(Task description): Every line with the string "сайте" must be copied from the entries below.

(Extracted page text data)
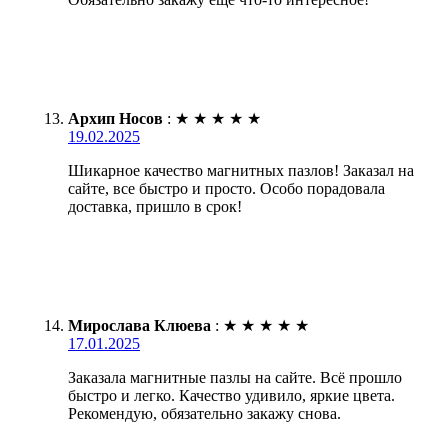
Архип Носов
:
★
★
★
★
★
19.02.2025
Шикарное качество магнитных пазлов! Заказал на
сайте, все быстро и просто. Особо порадовала
доставка, пришло в срок!
Мирослава Клюева
:
★
★
★
★
★
17.01.2025
Заказала магнитные пазлы на сайте. Всё прошло
быстро и легко. Качество удивило, яркие цвета.
Рекомендую, обязательно закажу снова.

(Task response):
сайте, все быстро и просто. Особо порадовала
Заказала магнитные пазлы на сайте. Всё прошло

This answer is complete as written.